Before We get started, Let’s understand some Basic concept……

What is LVM ?

LVM is a tool for logical volume management which includes allocating disks, striping, mirroring and resizing logical volumes.The Concept of using LVM is very much similar to virtualization.Generally, we have a physical device that is divided into multiple partitions. All these partitions have a file system installed on them which can be used to manage these partitions. We can create as many virtual storage volumes on top of a single storage device as you want. The logical storage volumes thus created can be expanded or shrunk according to your growing or reducing storage needs.

Architecture Of LVM

To create an LVM logical volume, the physical volumes are combined into a volume group . This creates a pool of disk space out of which LVM logical volume can be allocated.

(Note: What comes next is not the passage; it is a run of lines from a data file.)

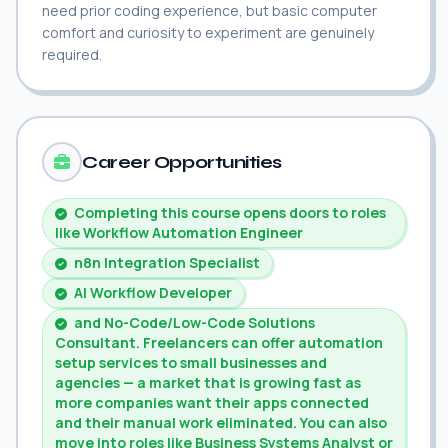
need prior coding experience, but basic computer
comfort and curiosity to experiment are genuinely
required.
Career Opportunities
Completing this course opens doors to roles
like Workflow Automation Engineer
n8n Integration Specialist
AI Workflow Developer
and No-Code/Low-Code Solutions
Consultant. Freelancers can offer automation
setup services to small businesses and
agencies — a market that is growing fast as
more companies want their apps connected
and their manual work eliminated. You can also
move into roles like Business Systems Analyst or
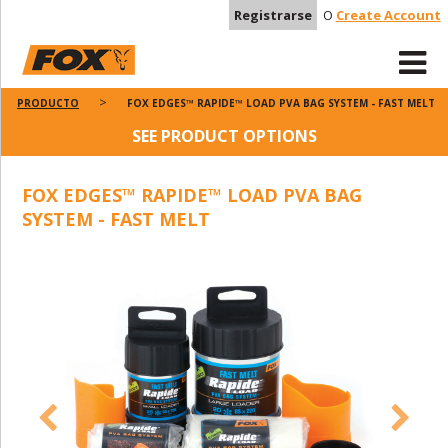
Registrarse
O
Create Account
PRODUCTO
FOX EDGES™ RAPIDE™ LOAD PVA BAG SYSTEM - FAST MELT
SEE PRODUCT OPTIONS
FOX EDGES™ RAPIDE™ LOAD PVA BAG
SYSTEM - FAST MELT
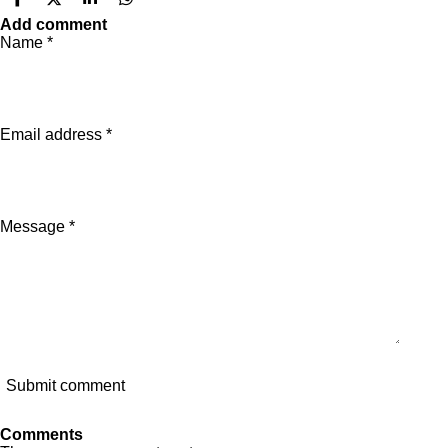
S
S
S
S
h
h
h
h
Add comment
a
a
a
a
Name *
r
r
r
r
e
e
e
e
Email address *
Message *
Submit comment
Comments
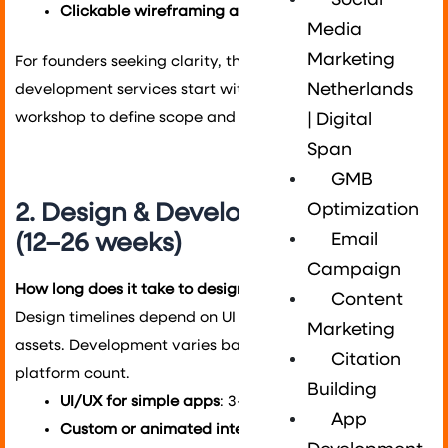
Social
Clickable wireframing and usability testing
Media
Marketing
For founders seeking clarity, this stage is key. Our app
Netherlands
development services start with a product discovery
workshop to define scope and reduce risks.
| Digital
Span
GMB
2. Design & Development Stage
Optimization
(12–26 weeks)
Email
Campaign
How long does it take to design and build an app?
Content
Design timelines depend on UI complexity and brand
Marketing
assets. Development varies based on features and
Citation
platform count.
Building
UI/UX for simple apps
: 3–4 weeks
App
Custom or animated interfaces
: 6–8 weeks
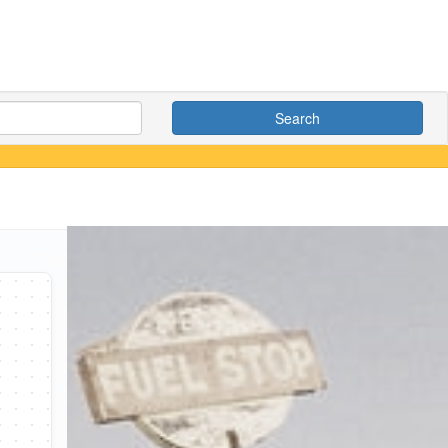
Search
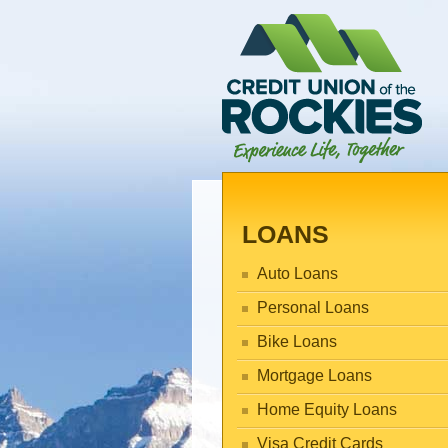
LOANS
Auto Loans
Personal Loans
Bike Loans
Mortgage Loans
Home Equity Loans
Visa Credit Cards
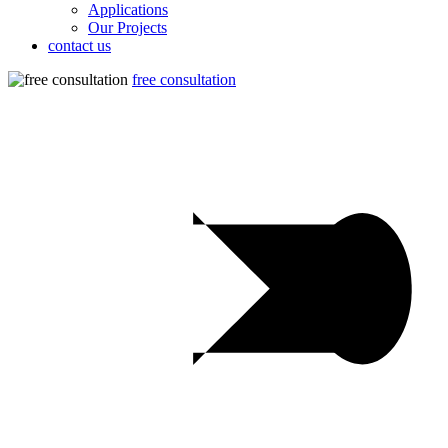
Applications
Our Projects
contact us
free consultation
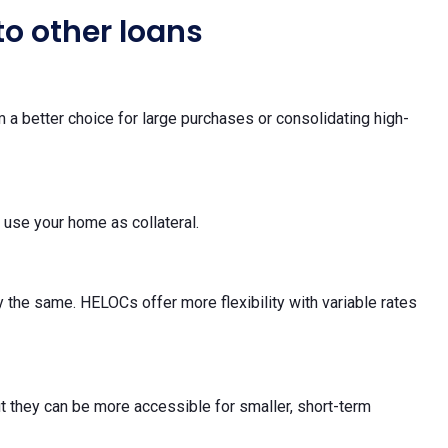
o other loans
 a better choice for large purchases or consolidating high-
 use your home as collateral.
 the same. HELOCs offer more flexibility with variable rates
ut they can be more accessible for smaller, short-term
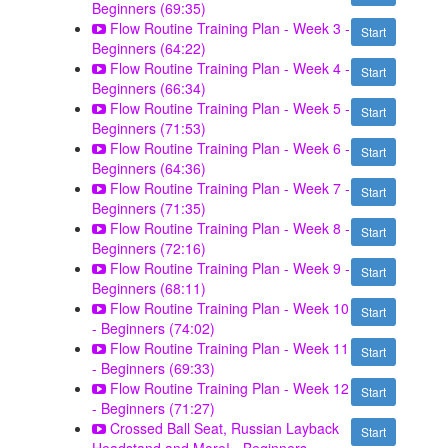
Beginners (69:35)
Flow Routine Training Plan - Week 3 -
Start
Beginners (64:22)
Flow Routine Training Plan - Week 4 -
Start
Beginners (66:34)
Flow Routine Training Plan - Week 5 -
Start
Beginners (71:53)
Flow Routine Training Plan - Week 6 -
Start
Beginners (64:36)
Flow Routine Training Plan - Week 7 -
Start
Beginners (71:35)
Flow Routine Training Plan - Week 8 -
Start
Beginners (72:16)
Flow Routine Training Plan - Week 9 -
Start
Beginners (68:11)
Flow Routine Training Plan - Week 10
Start
- Beginners (74:02)
Flow Routine Training Plan - Week 11
Start
- Beginners (69:33)
Flow Routine Training Plan - Week 12
Start
- Beginners (71:27)
Crossed Ball Seat, Russian Layback
Start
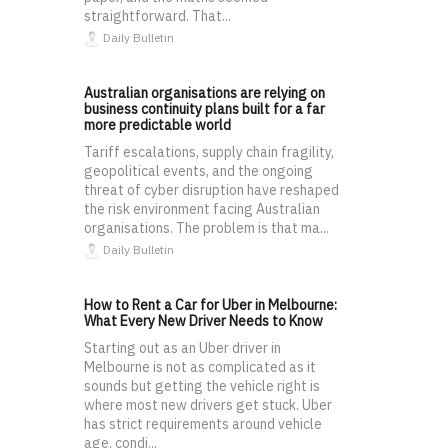
straightforward. That...
Daily Bulletin
Australian organisations are relying on
business continuity plans built for a far
more predictable world
Tariff escalations, supply chain fragility,
geopolitical events, and the ongoing
threat of cyber disruption have reshaped
the risk environment facing Australian
organisations. The problem is that ma...
Daily Bulletin
How to Rent a Car for Uber in Melbourne:
What Every New Driver Needs to Know
Starting out as an Uber driver in
Melbourne is not as complicated as it
sounds but getting the vehicle right is
where most new drivers get stuck. Uber
has strict requirements around vehicle
age, condi...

This process is analogous to the way in which disks are divided into partitions. A logical volume is used by file systems and applications.

Below are some advantages of using Logical volumes over using physical storage directly:

  • Resize storage pools: You can extend the logical space as well as reduce it without reformatting the disks.
  • Flexible storage capacity: You can add more space by adding more disks and adding them to the pool of physical storage, thus you have a flexible storage capacity.

Why We Need To Provide The Elasticity To DataNode?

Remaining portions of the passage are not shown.